Florida’s ailing coral reef system is at the risk of a devastating bleaching outbreak after being engulfed in an “unprecedented” heat stress event that stretches throughout the waters of the Caribbean and Central America, US government scientists have warned.
South-east Florida’s corals are now at the highest alert level for bleaching for the first time ever, according to the National Oceanic and Atmospheric Administration (Noaa), with “significant mortality likely” for its corals amid abnormally hot ocean temperatures.
The coral reef has been exposed to water temperatures this summer that at times have more resembled a hot tub, with the heat stress arriving five to six weeks earlier than any previous similar event. The severe heat and prolonged nature of this heat – ocean temperatures are likely to remain elevated for another month – has placed Florida’s corals, particularly around the Florida Keys region, at severe risk.
“The temperatures have clearly been higher than anything ever recorded before,” said Derek Manzello, coordinator of Noaa’s coral reef watch program. “You hear the word ‘unprecedented’ get thrown around a lot but Florida’s corals have never been exposed to this level of heat stress before.
“The big concern here is that the Florida Keys corals will experience a mass mortality and that will push the reef ecosystem towards a trajectory of degradation, with severe ramifications in terms of the ecological services it provides.”
Florida’s reefs are some of the most visited in the world by scuba divers and, as a treasure trove of marine life, a prized site for species such as spiny lobsters, snappers and stone crabs favored by fishers. But the corals have suffered deterioration over the past 50 years due to pollution and, increasingly, bleaching events due to the rising ocean temperatures caused by the burning of fossil fuels – there have been eight bleaching events since 1987.

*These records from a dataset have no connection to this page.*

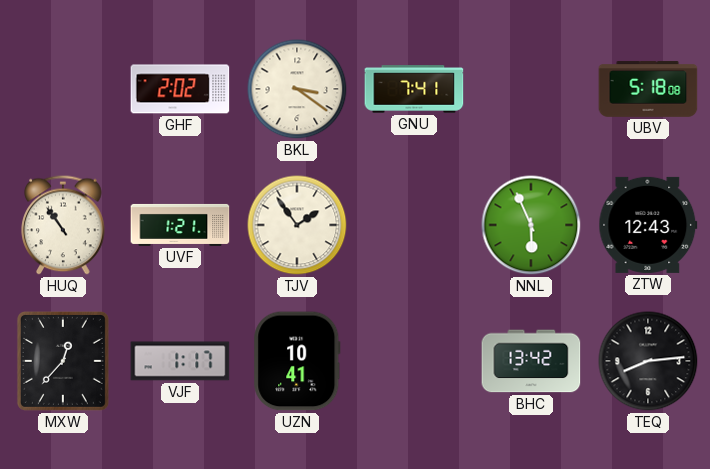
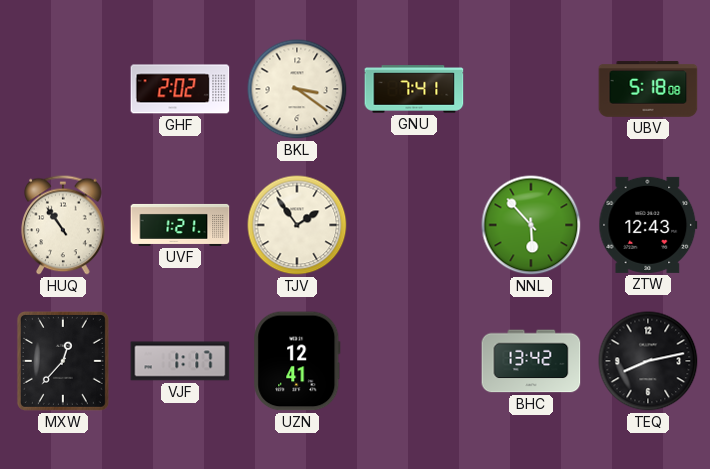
NNL: 5:56 -> 5:53
UZN: 10:41 -> 12:41
TEQ: 8:14 -> 8:13
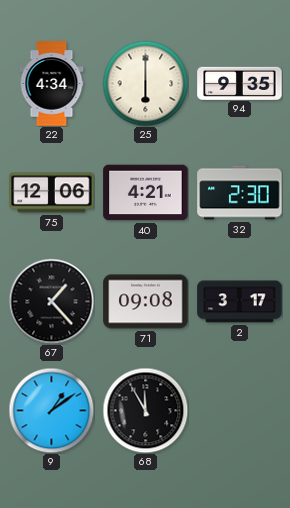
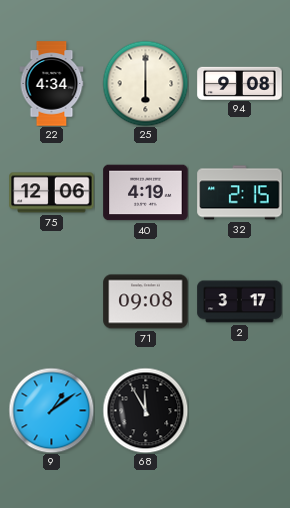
94: 9:35 -> 9:08
40: 4:21 -> 4:19
32: 2:30 -> 2:15
67: 1:23 -> none
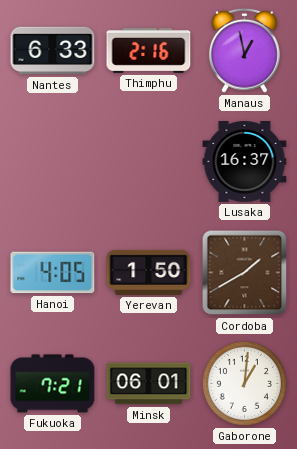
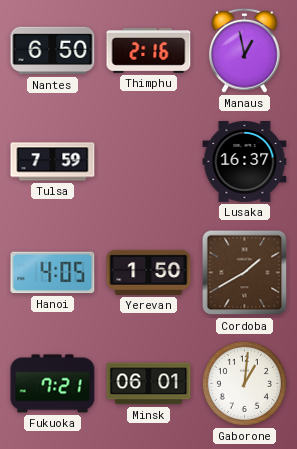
Nantes: 6:33 -> 6:50
Tulsa: none -> 7:59
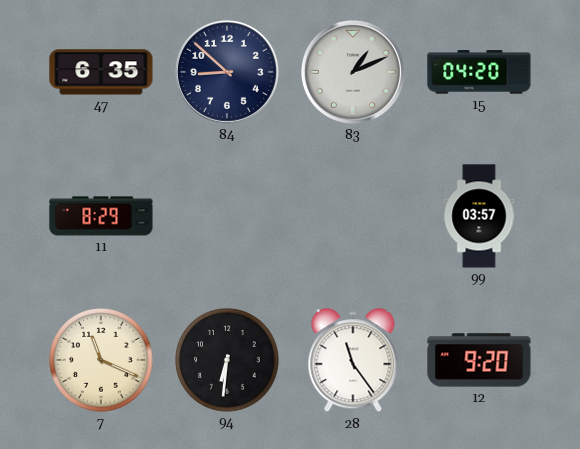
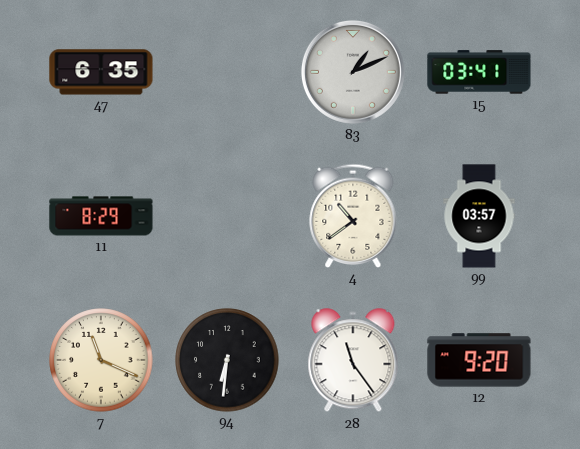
84: 8:52 -> none
15: 04:20 -> 03:41
4: none -> 10:39
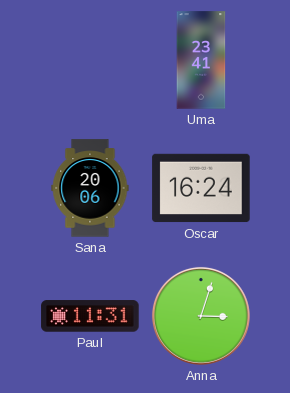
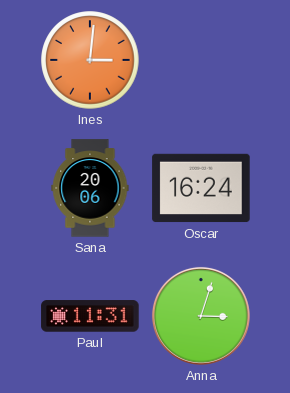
Ines: none -> 3:01
Uma: 23:41 -> none
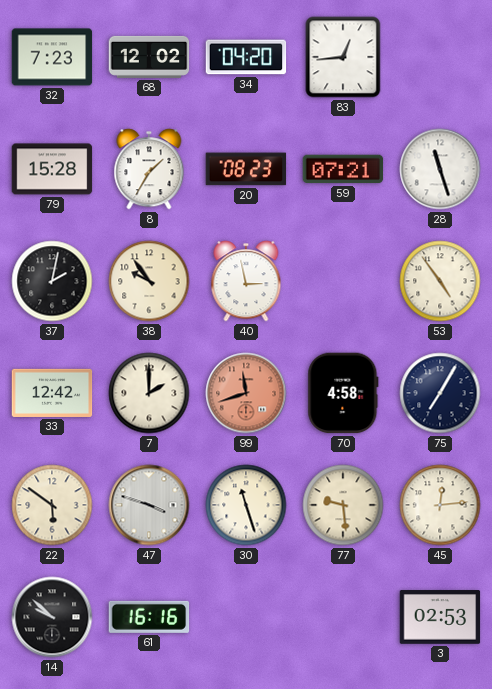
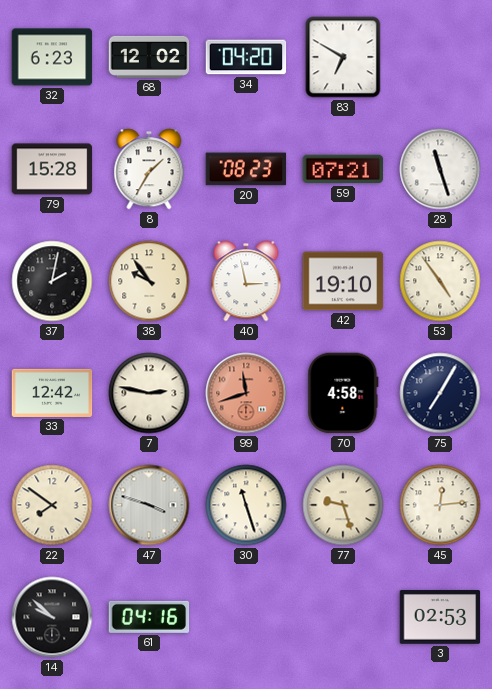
32: 7:23 -> 6:23
83: 12:44 -> 6:50
42: none -> 19:10
7: 2:00 -> 2:47
22: 5:51 -> 7:51
77: 9:29 -> 9:27
61: 16:16 -> 04:16
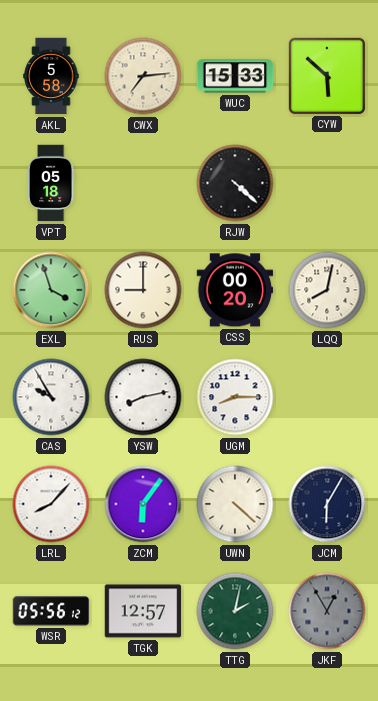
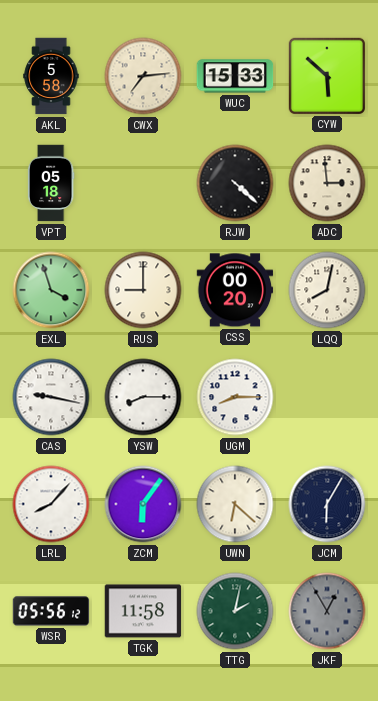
ADC: none -> 2:59
CAS: 9:55 -> 9:17
YSW: 8:13 -> 8:15
UWN: 4:22 -> 6:22
TGK: 12:57 -> 11:58
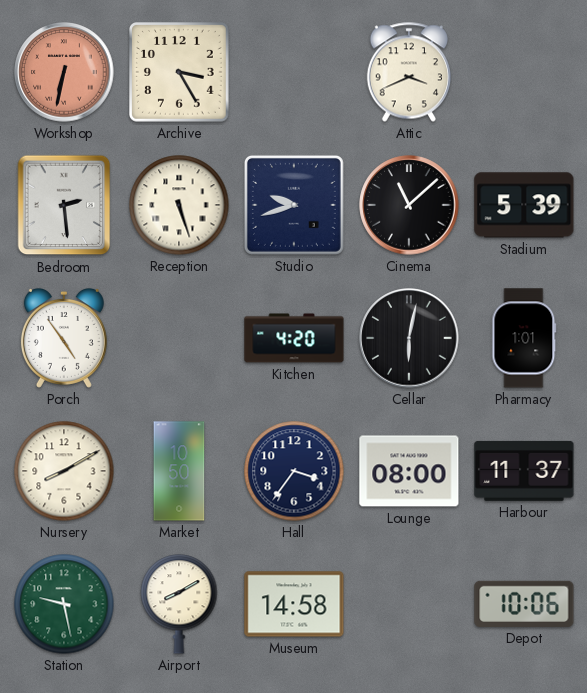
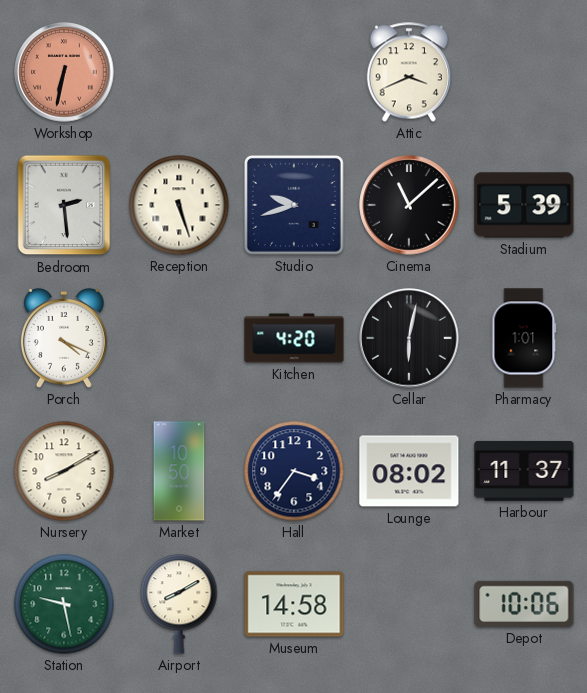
Archive: 3:25 -> none
Porch: 4:54 -> 4:19
Lounge: 08:00 -> 08:02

Scientists estimate that about 70% of Florida’s reefs are losing material, with this erosion hastened by bleaching, which occurs during periods of spiking heat. When it gets too hot, algae leave the tissue of corals, leaving them white, or bleached, in color. If this persists, the coral is vulnerable to disease and can die. At the current rate of global heating, the world is on track to lose almost all of its corals.
Despite efforts to manually replant some lost corals on Florida’s increasingly threadbare reef, the current heatwave roiling oceans around the world looks set to be a hammer blow to the ecosystem, risking not only the many species that rely upon it but also the protective buffer to storms it provides to people living near Florida’s coast.
Florida is the epicenter of an extreme phenomenon that means that the region is “marching towards a Caribbean-wide heat stress event in a matter of days of weeks”, according to Manzello. The risk to corals extends all the way down to South America, with confirmed coral bleaching off Mexico, Costa Rica, Cuba and Colombia.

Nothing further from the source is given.